Lincoln Center Finds Its Next President at the 92nd Street Y

Lincoln Center, which has been buffeted by leadership churn in recent years, has looked to Broadway and academia for its last two presidents. They didn’t take.

Now it is looking to the East Side of Manhattan, and to someone with a background running a large nonprofit cultural and community center. Lincoln Center announced Wednesday that its next president and chief executive would be Henry Timms, who leads the 92nd Street Y.

The difficulties Mr. Timms, 42, will face at the center, the nation’s largest performing arts complex, are substantial. He must help get the long-delayed renovation of the New York Philharmonic’s home, David Geffen Hall, back on track after a series of false starts. He will need to keep the complex’s finances stable at a tough time for arts organizations.

And he will have to work to improve Lincoln Center’s sometimes fraught relationships with the powerful independent organizations that make it their home, but do not answer to it — including the Metropolitan Opera, the Philharmonic and New York City Ballet.

“I don’t think you should ever pretend that there aren’t some real, and interesting, management challenges here,” Mr. Timms said in an interview. “But I think it’s the case that every constituent’s best interest is served in a collaborative culture.”

The 92nd Street Y has a $69 million annual budget, just over half of Lincoln Center’s; a powerful and wealthy board; and a wide variety of offerings that include a distinguished concert program and lecture series. While leading it, Mr. Timms helped create #GivingTuesday, which urges people to donate to charities on the Tuesday after Thanksgiving and has grown into a national movement. He raised $160 million toward a $180 million capital campaign for the Y, and used virtual reality to help people think about how to remake its buildings.

And he helped the Y recover from one of its most difficult periods. His predecessor there, Sol Adler, was fired amid accusations that he had an affair with an employee, and there was an investigation into whether another manager there had been demanding kickback payments from vendors. Mr. Adler committed suicide in 2014, and his widow sued the Y.

Mr. Timms’s ability to steer the Y through that trying time was one of the things that impressed Katherine Farley, the chairwoman of Lincoln Center’s board.

“He inherited a very tough, tragic, complicated situation, any way you look at it,” Ms. Farley said in an interview. “His temperament is one of collaboration; he seems to have a low ego need.”

That collaborative approach could help ease tensions at the complex. Although Lincoln Center was founded to serve essentially as the landlord to constituent organizations, over time it began offering its own performances and series, including Mostly Mozart and Great Performers — leading to competition for resources, ticket sales and contributions.

Running the center has never been easy. Reynold Levy, who led it for a dozen years and left in 2014, called his memoir “They Told Me Not to Take That Job.” Things have been rocky since. Mr. Levy’s successor, Jed Bernstein, a producer who had led the Broadway League, was removed after only 27 months. An interim team took over until the center found its next president: Debora L. Spar, who had been the president of Barnard College.

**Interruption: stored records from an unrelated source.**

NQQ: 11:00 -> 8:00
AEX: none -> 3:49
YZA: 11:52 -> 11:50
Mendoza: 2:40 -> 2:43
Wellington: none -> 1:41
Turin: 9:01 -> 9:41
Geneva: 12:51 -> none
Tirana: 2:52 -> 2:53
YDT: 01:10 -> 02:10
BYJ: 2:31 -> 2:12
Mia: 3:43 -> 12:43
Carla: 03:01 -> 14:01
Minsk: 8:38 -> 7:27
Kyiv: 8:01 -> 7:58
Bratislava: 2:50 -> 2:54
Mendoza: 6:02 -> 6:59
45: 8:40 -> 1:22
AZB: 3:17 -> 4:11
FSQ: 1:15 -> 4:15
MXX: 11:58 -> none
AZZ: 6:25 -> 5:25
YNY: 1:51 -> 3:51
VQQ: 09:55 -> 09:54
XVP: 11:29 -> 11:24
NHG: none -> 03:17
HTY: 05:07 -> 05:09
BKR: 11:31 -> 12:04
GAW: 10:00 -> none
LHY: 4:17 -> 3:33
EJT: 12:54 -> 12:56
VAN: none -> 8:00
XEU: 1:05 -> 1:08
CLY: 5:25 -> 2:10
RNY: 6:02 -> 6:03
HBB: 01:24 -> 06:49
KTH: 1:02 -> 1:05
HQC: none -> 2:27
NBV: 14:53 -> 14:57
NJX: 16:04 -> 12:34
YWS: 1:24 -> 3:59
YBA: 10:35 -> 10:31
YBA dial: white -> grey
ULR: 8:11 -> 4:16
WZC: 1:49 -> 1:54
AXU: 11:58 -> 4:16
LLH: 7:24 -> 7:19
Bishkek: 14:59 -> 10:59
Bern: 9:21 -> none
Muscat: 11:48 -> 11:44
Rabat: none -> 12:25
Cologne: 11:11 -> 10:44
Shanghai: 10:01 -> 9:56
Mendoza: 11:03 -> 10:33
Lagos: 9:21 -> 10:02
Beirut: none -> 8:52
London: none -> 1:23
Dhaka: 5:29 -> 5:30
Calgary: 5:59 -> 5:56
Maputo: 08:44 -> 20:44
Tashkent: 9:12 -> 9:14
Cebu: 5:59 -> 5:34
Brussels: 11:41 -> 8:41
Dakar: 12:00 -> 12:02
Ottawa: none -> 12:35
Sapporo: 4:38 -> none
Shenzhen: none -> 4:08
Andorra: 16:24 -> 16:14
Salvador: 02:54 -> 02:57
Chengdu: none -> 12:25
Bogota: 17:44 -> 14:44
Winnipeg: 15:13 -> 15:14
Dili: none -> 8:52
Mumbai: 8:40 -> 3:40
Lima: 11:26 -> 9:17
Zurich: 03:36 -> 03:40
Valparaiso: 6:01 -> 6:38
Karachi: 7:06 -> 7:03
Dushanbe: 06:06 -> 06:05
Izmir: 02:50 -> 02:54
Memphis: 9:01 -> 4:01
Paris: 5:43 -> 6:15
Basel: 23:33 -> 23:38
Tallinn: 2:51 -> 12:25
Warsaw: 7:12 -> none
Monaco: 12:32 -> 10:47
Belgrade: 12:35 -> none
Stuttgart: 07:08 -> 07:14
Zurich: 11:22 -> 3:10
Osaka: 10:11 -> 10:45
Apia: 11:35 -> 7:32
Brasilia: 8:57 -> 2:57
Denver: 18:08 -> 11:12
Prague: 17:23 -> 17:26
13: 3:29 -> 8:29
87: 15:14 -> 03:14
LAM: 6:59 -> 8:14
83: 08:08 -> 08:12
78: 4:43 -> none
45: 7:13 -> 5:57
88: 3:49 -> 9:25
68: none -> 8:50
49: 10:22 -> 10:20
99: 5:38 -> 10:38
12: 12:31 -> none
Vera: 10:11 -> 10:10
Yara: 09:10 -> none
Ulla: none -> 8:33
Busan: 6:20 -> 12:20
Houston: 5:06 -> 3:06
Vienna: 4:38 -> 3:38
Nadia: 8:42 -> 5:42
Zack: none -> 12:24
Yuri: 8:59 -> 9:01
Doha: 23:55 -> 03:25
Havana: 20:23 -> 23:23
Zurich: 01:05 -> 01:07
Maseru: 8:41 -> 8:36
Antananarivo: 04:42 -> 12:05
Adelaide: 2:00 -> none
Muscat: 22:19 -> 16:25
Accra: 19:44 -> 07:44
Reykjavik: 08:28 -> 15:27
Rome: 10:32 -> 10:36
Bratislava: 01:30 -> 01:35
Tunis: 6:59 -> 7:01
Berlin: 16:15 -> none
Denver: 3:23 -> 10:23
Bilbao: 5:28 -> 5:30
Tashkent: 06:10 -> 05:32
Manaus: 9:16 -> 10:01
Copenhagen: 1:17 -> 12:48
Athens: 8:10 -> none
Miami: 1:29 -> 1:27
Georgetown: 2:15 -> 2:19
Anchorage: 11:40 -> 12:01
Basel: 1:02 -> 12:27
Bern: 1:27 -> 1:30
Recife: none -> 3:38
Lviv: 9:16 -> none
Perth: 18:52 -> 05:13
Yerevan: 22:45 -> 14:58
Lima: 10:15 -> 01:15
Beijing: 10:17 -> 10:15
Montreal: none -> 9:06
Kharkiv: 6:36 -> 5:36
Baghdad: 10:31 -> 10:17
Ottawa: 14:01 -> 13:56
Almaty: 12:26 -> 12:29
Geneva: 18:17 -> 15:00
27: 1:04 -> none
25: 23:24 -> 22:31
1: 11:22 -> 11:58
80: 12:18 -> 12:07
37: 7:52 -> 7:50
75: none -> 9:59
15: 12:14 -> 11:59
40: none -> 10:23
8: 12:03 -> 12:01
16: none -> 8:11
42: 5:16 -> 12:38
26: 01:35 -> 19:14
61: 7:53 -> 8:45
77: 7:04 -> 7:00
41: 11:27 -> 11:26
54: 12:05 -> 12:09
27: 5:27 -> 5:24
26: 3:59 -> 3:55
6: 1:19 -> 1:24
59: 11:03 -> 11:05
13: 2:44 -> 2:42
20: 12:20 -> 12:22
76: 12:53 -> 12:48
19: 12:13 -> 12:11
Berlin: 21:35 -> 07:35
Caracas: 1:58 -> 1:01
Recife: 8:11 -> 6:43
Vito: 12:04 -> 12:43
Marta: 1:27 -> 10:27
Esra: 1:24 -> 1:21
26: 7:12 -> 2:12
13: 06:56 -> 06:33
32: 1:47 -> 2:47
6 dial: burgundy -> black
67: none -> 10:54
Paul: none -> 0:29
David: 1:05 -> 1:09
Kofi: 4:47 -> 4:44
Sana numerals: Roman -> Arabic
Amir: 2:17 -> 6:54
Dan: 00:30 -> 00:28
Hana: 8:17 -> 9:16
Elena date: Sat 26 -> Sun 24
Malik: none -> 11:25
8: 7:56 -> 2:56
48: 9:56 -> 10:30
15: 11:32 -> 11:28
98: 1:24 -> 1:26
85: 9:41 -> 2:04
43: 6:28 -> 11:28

She was pushed out after a year, after clashing with the center’s senior staff, who were backed by the board. Then Lincoln Center named Russell Granet, who had run its education division, acting president — spurring speculation that he was next in line.

Some of the leaders of the complex’s resident arts organizations expressed concerns that Mr. Granet did not have enough prior experience for a job of the scale and stature of running Lincoln Center, according to an arts executive who requested anonymity to discuss sensitive conversations. The leaders wrote Ms. Farley, asking for a meeting. When they met, they discussed the kind of leader they believed the center should seek.

“They mentioned some qualities that really describe Henry to a T,” Ms. Farley said, adding that several constituents, including Deborah Borda, the president and chief executive of the Philharmonic, had mentioned Mr. Timms as someone to consider. “They said things like: someone who had an entrepreneurial instinct; someone who had a strong connection to the arts and who had real appreciation for excellence, and what was finest about Lincoln Center; someone who could create synergies across the campus to take all of what we do at Lincoln Center to a new level.”

Ms. Borda said that she was pleased with the selection, and believed they would be ready to proceed with the next steps of the Geffen Hall project soon. “I think it is an exceptional appointment, and I really felt an immediate click of a true partnership with him,” she said in an interview.

And Peter Gelb, the general manager of the Met, said that Mr. Timms’s experience made him a “great choice.” Mr. Gelb added that he was heartened that Lincoln Center had paid serious attention to its constituents during the search process.

Asked if the Met had a wish list from the incoming administration, he said, “The Met’s wish list is the same as the other constituents: that Lincoln Center regard them with the importance they deserve, since they are the fundamental elements of what makes Lincoln Center Lincoln Center.”

Mr. Timms — who grew up in Exeter, England, and is the author, with Jeremy Heimans, of “New Power,” a book about leadership in an increasingly interconnected world — will need to hit the ground running. The center’s leadership struggles have slowed big projects, including the renovation of Geffen Hall, which has been on and off for 20 years. Ms. Farley landed a $100 million gift from the entertainment mogul David Geffen in 2015, and renamed the building for him.

But there were concerns that the early plans for a revamp would cost considerably more than the initial $500 million price tag people spoke of. And the proposal threatened to keep the Philharmonic out of the hall for several seasons of construction. In 2017, Ms. Spar and Ms. Borda, who was just starting at the Philharmonic, scrapped the plans and went back to the drawing board.

Mr. Timms said it was too soon to say what his vision for Geffen Hall was. Ms. Farley promised that more plans for the hall would be shared in the near future, and said that they would still be transformative.

“It’s going to be really exciting,” she said.